Anders Breivik –il folle pluriomicida norvegese- sta scontando la sua pena detentiva. Recentemente, una giudice del distretto di Oslo ha stabilito che i suoi diritti sono stati violati durante la detenzione.
La sentenza ha fatto scalpore: quanta premura per un mostro crudele!
Nick Kohen, opinionista del “Guardian”, ha scritto in un articolo, intitolato “I diritti umani non stanno mai in piedi da soli”, che tali diritti sono invenzione dell’illuminismo e devono coesistere con la democrazia. Si reggono sul consenso dell’opinione pubblica, che deve essere persuasa. Specialmente in tempi di populismo alimentato dalla crisi dei profughi.
La combinazione del realismo politico con il relativismo etico nel discorso di Kohen, è segno della confusione che regna nel nostro modo di intendere la giustizia e, di conseguenza, la democrazia.
Il consenso è condizione necessaria della democrazia che, tuttavia, diventa sufficiente solo in presenza della giustizia: l’ugual diritto dei cittadini di realizzare il loro modo di vivere secondo le loro potenzialità e le loro inclinazioni.
La giustizia è protetta dal consenso, ma non deriva da esso: essendo il fondamento della condizione umana, la parità di tutti sul piano del desiderio non si decide per votazione.
È il grado di uguaglianza dei cittadini all’interno della Polis che decide della possibilità della maggioranza (necessariamente variabile) di rappresentarli tutti nella gestione dell’interesse comune.
Conseguentemente, la gestione del conflitto politico attraverso il suffragio universale è tanto più democratica quanto più aspira all’uguaglianza. Nella direzione opposta, più si allontana dall’uguaglianza, più il consenso maggioritario diventa strumento di conformazione di tutti a un principio totalitario.
Sfortunatamente (ma non incomprensibilmente) nell’esperienza reale la validità del principio di uguaglianza è confermata più da esempi negativi che da esempi positivi.

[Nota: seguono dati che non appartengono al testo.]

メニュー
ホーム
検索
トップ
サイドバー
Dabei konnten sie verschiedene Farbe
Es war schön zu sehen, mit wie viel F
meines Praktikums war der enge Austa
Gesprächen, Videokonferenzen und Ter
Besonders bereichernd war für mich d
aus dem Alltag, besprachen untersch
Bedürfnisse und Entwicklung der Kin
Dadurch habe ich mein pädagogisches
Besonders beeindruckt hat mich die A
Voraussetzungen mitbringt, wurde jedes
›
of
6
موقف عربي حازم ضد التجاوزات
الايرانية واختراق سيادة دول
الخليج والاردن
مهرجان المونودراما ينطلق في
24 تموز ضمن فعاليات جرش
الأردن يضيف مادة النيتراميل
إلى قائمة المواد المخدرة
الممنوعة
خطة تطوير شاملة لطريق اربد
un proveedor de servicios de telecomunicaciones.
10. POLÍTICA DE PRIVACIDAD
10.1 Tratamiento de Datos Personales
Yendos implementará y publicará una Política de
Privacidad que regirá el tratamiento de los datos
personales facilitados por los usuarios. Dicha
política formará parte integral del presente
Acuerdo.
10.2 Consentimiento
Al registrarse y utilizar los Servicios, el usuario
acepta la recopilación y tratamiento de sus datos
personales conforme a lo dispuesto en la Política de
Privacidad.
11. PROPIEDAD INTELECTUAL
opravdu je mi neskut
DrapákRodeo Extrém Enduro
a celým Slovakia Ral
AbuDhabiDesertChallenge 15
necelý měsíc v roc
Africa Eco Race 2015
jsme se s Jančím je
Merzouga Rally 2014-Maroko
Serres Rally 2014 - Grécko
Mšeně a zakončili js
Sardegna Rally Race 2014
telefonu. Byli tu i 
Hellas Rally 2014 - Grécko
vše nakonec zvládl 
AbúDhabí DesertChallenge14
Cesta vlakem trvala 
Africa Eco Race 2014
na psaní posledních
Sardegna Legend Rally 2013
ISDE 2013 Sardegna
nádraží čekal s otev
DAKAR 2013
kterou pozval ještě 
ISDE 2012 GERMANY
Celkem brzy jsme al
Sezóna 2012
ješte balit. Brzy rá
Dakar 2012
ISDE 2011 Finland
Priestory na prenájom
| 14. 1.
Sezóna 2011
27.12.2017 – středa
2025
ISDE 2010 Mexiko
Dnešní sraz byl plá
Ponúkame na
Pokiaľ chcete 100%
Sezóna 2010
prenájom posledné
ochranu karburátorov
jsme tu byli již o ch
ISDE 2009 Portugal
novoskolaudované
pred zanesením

La dissuasione prodotta delle catastrofi a cui conduce la violazione del principio della fraternità umana, è più forte della persuasione derivante dalle situazioni di prosperità che il suo rispetto garantisce.
Di conseguenza l’amministrazione della giustizia si fonda eticamente sulla punizione dell’infrazione del diritto dell’altro e non sulla premiazione del suo riconoscimento.

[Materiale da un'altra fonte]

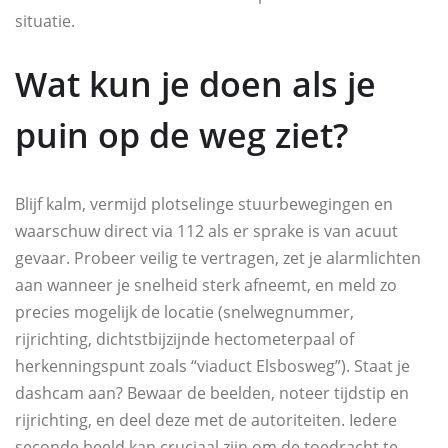
situatie.
Wat kun je doen als je
puin op de weg ziet?
Blijf kalm, vermijd plotselinge stuurbewegingen en
waarschuw direct via 112 als er sprake is van acuut
gevaar. Probeer veilig te vertragen, zet je alarmlichten
aan wanneer je snelheid sterk afneemt, en meld zo
precies mogelijk de locatie (snelwegnummer,
rijrichting, dichtstbijzijnde hectometerpaal of
herkenningspunt zoals “viaduct Elsbosweg”). Staat je
dashcam aan? Bewaar de beelden, noteer tijdstip en
rijrichting, en deel deze met de autoriteiten. Iedere
seconde beeld kan cruciaal zijn om de toedracht te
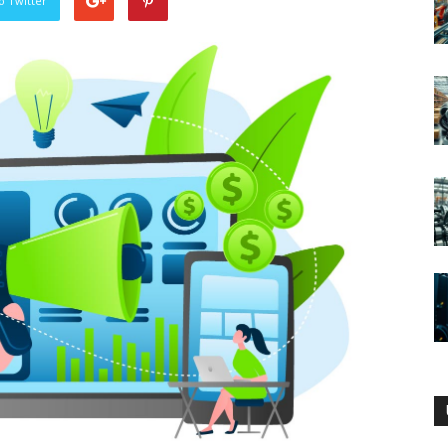
o Twitter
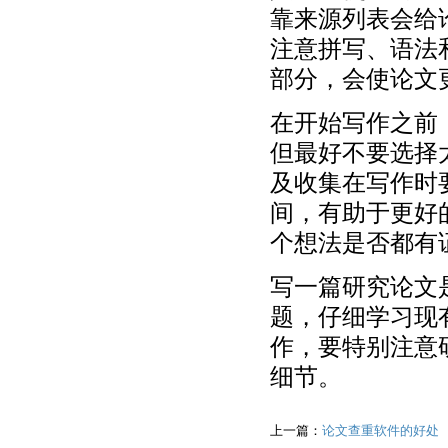
靠来源列表会给
注意拼写、语法
部分，会使论文
在开始写作之前
但最好不要选择
及收集在写作时
间，有助于更好
个想法是否都有
写一篇研究论文
题，仔细学习现
作，要特别注意
细节。
上一篇：
论文查重软件的好处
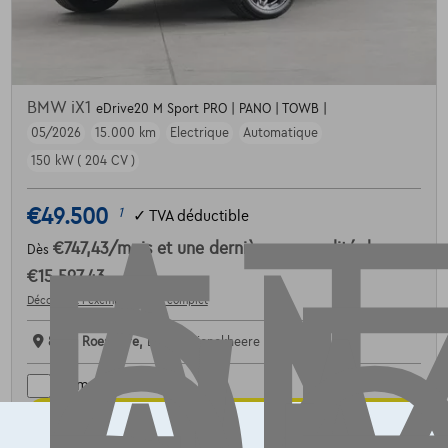
AT
BMW iX1
eDrive20 M Sport PRO | PANO | TOWB |
05/2026
15.000 km
Electrique
Automatique
150 kW ( 204 CV )
€49.500
1
✓
TVA déductible
€747,43
/mois
et une dernière mensualité de
Dès
€15.597,43
Découvrez l’exemple chiffré complet
8800 Roeselare,
BMW Dejonckheere Roeselare
Comparer
Voir le véhicule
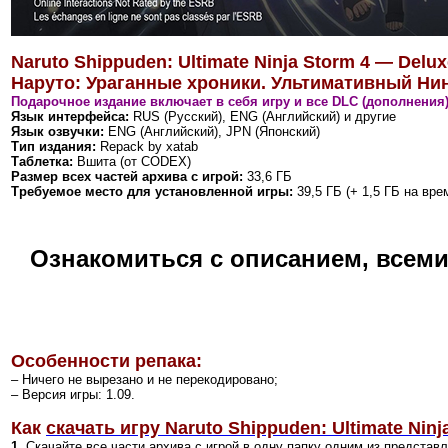
Naruto Shippuden: Ultimate Ninja Storm 4 — Delux
Наруто: Ураганные хроники. Ультимативный Ни
Подарочное издание включает в себя игру и все DLC (дополнения
Язык интерфейса:
RUS (Русский), ENG (Английский) и другие
Язык озвучки:
ENG (Английский), JPN (Японский)
Тип издания:
Repack by xatab
Таблетка:
Вшита (от CODEX)
Размер всех частей архива с игрой:
33,6 ГБ
Требуемое место для установленной игры:
39,5 ГБ (+ 1,5 ГБ на вре
Ознакомиться с описанием, всем
Особенности репака:
– Ничего не вырезано и не перекодировано;
–
Версия игры: 1.09
.
Как
скачать игру Naruto Shippuden: Ultimate Ninj
1.
Скачайте все части архива с игрой в одну папку одним из представ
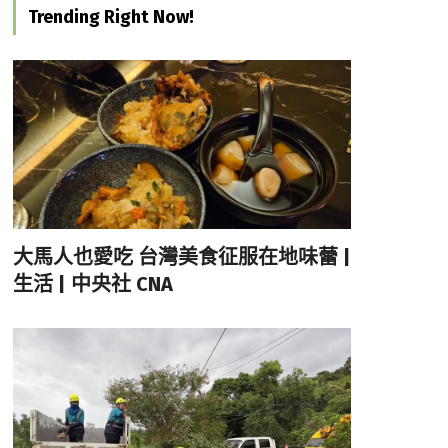
Trending Right Now!
大馬人也愛吃 台灣美食征服在地味蕾 |
生活 | 中央社 CNA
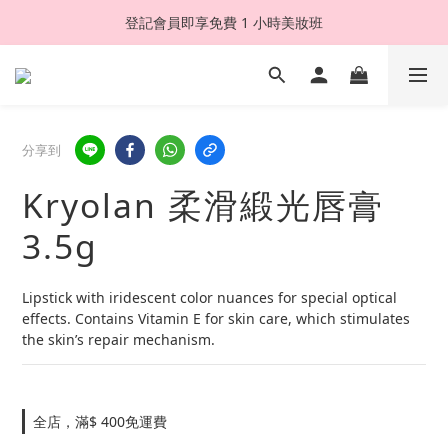
登記會員即享免費 1 小時美妝班
分享到
Kryolan 柔滑緞光唇膏
3.5g
Lipstick with iridescent color nuances for special optical 
effects. Contains Vitamin E for skin care, which stimulates 
the skin’s repair mechanism.
全店，滿$ 400免運費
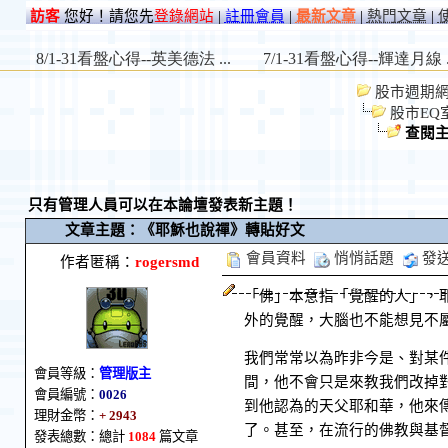
訪客
您好！請您先
登錄網站
|
註冊會員
|
最新文章
|
熱門文章
|
股市週期網 St
股市EQ
查閱
只有管理人員可以在本論壇發表新主題！
文章主題：《耶穌也說禪》轉貼好文
會員資料
悄悄話題
發
作者匿稱：
rogersmd
「佛」本意指「覺醒的人」，
外的覺醒，大腦也不能想見不
我們常常以為昨非今是、對某
會員等級：
管理版主
間，他不會只是來教我們改掉
會員編號：
0026
到他認為的天父耶和華，他來
理財金幣：
+ 2943
了。甚至，在流行的佛教與基
發表總數：總計
1084
篇文章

Ciò che è punito è l’hubris: l’espandersi in modo disordinato, arrogante del proprio spazio senza alcuna preoccupazione per lo spazio dell’altro.
La punizione è proporzionata al grado di intenzionalità e non a quella del danno, perché deve sancire, di fronte ai capaci di intenderlo, il principio di inviolabilità di un limite e non essere usata come vendetta.
Tuttavia, in ogni misfatto intenzionale il danno provocato aumenta proporzionatamente alla sua componente di preterintenzionalità: l’intenzionalità di danneggiare che supera la capacità di intendere l’entità del danno.
L’hubris vera e propria è questa e la punizione assume qui il suo significato catartico: “Per te, capace e, al tempo stesso, non capace di intendere (ora o per sempre), e per tutti noi che ci vogliamo capaci, valga l’inammissibilità assoluta del fatto da te compiuto; chiunque lo compia sarà duramente sanzionato”.
La sanzione ripristina un limite invalicabile.
E per questo non può a sua volta valicarlo.
Ragion per cui, una volta punito secondo legge per la sua intenzionalità/preterintenzionalità e non per l’entità del danno, Breivik non può essere discriminato nei suoi diritti di detenuto. È improbabile che questo serva a restituirgli la sua umanità.
Ma serve a noi per conservare la nostra.